_What you have to do_
Set down all of the records exactly.

(Records for the exercise Opens)

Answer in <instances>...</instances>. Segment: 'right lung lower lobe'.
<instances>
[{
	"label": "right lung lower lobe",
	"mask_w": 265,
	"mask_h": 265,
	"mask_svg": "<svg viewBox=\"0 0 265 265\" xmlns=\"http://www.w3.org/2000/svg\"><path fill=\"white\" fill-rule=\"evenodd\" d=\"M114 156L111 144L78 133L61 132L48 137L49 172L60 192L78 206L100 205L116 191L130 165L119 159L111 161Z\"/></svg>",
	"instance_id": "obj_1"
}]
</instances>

(Records for the exercise Closes)

_Response area_
Answer in <instances>...</instances>. Segment: 'right lung lower lobe'.
<instances>
[{
	"label": "right lung lower lobe",
	"mask_w": 265,
	"mask_h": 265,
	"mask_svg": "<svg viewBox=\"0 0 265 265\" xmlns=\"http://www.w3.org/2000/svg\"><path fill=\"white\" fill-rule=\"evenodd\" d=\"M114 156L111 144L78 133L61 132L48 137L49 172L60 192L78 206L100 205L116 191L130 165L119 159L111 161Z\"/></svg>",
	"instance_id": "obj_1"
}]
</instances>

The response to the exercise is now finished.